### [WORK TASK]
Copy out exactly the stretch of the listing below that begins at the line containing "quelle di bassa qualità." and ends at the line containing "Come togliere la cera da un vaso di vetro", and copy nothing outside it.

### [PROVIDED DATA]
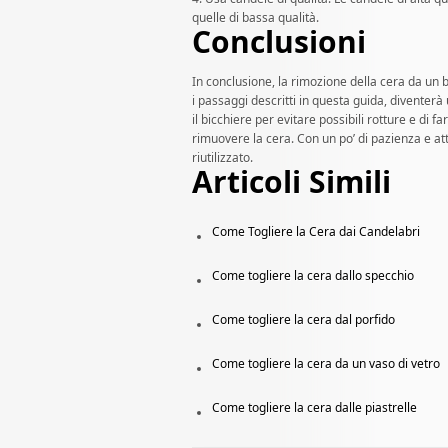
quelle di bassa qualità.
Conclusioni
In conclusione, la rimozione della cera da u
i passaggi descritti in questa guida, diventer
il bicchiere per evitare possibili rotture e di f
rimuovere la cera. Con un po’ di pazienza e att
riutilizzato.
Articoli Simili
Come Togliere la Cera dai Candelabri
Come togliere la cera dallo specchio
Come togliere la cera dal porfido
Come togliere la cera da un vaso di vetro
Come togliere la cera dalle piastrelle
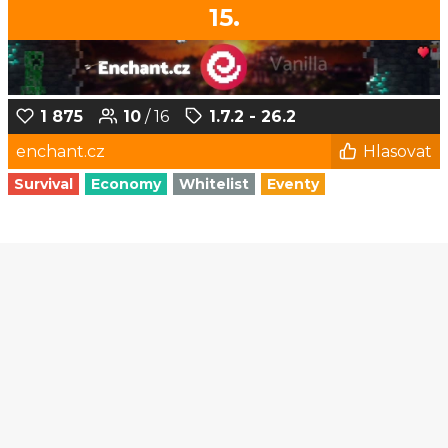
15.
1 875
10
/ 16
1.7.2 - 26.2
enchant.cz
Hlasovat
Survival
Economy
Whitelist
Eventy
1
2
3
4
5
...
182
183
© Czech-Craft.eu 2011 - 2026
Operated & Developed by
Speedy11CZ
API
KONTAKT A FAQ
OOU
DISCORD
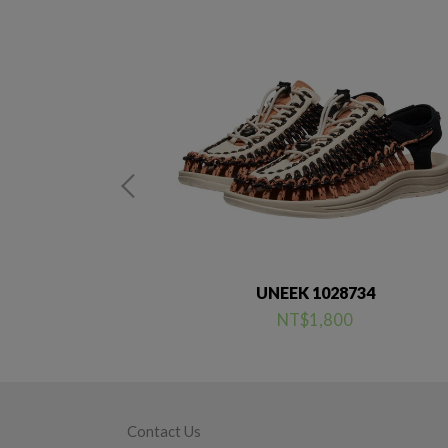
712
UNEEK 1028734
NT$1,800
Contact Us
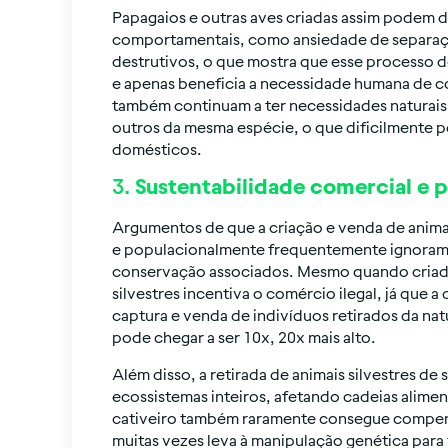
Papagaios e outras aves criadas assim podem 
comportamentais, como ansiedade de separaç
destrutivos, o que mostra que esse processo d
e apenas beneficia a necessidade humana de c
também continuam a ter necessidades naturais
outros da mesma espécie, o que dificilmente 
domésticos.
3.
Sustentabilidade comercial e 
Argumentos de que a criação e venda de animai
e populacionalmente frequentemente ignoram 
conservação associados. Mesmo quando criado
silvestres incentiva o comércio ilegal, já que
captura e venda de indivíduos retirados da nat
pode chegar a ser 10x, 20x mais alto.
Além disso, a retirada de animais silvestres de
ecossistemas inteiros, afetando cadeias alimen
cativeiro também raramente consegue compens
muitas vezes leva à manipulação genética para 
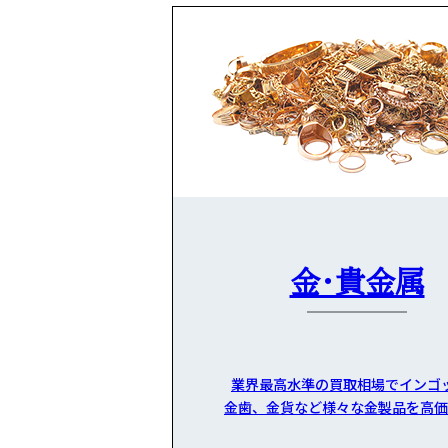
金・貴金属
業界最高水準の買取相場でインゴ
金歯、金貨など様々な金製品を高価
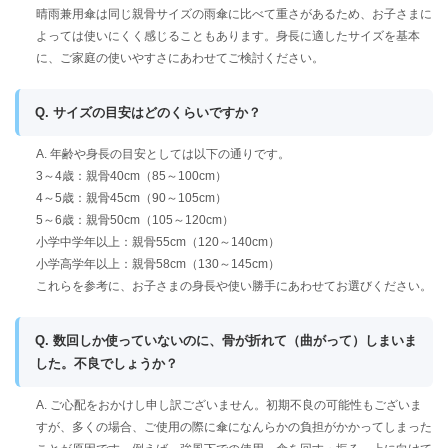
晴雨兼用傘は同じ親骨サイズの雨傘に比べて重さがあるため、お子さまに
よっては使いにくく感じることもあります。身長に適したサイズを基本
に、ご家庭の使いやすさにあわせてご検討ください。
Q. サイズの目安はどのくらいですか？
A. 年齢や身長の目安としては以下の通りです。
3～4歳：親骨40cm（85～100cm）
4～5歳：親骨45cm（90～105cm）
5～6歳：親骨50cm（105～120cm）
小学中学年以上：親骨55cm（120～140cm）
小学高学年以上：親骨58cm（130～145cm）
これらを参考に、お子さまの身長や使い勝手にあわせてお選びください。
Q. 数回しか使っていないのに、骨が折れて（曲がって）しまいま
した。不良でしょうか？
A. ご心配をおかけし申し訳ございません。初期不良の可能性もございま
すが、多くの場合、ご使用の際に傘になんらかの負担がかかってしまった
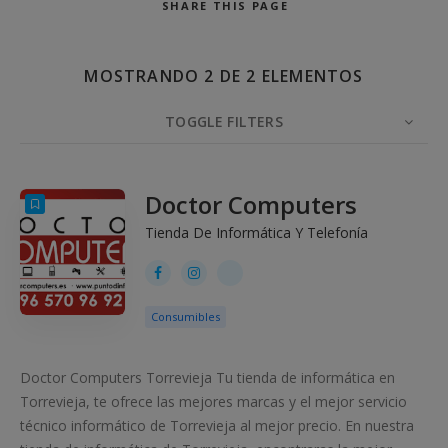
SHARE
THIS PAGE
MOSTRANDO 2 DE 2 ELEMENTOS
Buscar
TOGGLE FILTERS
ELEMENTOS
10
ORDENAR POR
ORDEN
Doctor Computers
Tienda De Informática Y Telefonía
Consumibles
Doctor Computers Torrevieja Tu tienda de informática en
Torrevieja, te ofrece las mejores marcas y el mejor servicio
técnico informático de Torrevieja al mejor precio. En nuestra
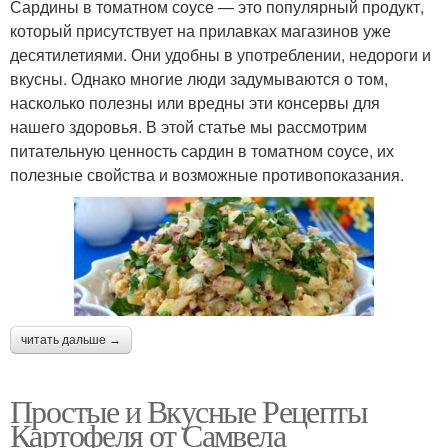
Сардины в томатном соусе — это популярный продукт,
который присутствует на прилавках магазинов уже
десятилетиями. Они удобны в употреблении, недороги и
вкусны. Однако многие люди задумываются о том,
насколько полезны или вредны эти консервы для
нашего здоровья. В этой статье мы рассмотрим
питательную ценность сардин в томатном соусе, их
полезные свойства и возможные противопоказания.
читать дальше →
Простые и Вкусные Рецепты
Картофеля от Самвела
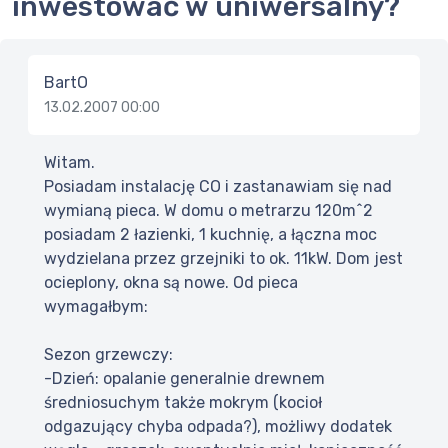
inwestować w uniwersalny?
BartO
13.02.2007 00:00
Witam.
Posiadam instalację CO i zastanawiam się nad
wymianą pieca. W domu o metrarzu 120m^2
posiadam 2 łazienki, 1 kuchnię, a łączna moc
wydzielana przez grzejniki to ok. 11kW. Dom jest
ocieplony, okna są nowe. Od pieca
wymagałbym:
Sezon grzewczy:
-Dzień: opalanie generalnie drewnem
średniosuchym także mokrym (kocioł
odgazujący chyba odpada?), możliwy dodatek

* * *

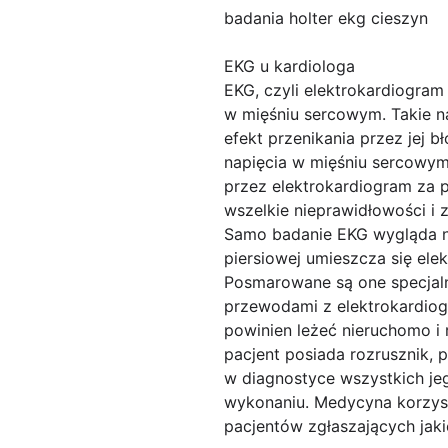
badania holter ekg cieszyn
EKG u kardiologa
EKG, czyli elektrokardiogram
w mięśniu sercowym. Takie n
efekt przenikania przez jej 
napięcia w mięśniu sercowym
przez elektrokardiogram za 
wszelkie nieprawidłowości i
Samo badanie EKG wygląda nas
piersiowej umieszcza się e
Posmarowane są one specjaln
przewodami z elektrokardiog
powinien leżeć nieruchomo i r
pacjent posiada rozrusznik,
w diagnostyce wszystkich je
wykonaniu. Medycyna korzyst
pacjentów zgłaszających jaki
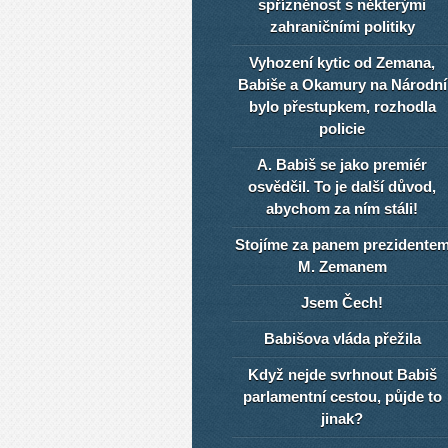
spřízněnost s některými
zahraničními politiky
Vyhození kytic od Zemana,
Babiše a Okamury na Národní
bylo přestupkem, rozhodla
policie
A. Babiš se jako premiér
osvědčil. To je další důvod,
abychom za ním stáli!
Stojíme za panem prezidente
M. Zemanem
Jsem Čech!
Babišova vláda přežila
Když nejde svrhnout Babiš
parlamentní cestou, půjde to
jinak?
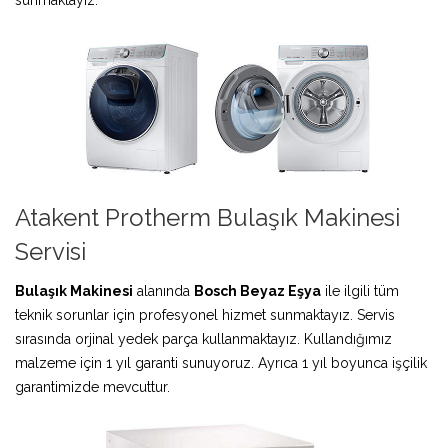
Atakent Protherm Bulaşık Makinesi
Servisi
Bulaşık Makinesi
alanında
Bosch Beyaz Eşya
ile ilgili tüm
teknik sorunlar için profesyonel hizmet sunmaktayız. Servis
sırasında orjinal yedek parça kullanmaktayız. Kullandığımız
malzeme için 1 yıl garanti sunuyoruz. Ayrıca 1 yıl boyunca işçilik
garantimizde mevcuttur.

### [SOLUTION FOR THIS TASK]
quelle di bassa qualità.
Conclusioni
In conclusione, la rimozione della cera da u
i passaggi descritti in questa guida, diventer
il bicchiere per evitare possibili rotture e di f
rimuovere la cera. Con un po’ di pazienza e att
riutilizzato.
Articoli Simili
Come Togliere la Cera dai Candelabri
Come togliere la cera dallo specchio
Come togliere la cera dal porfido
Come togliere la cera da un vaso di vetro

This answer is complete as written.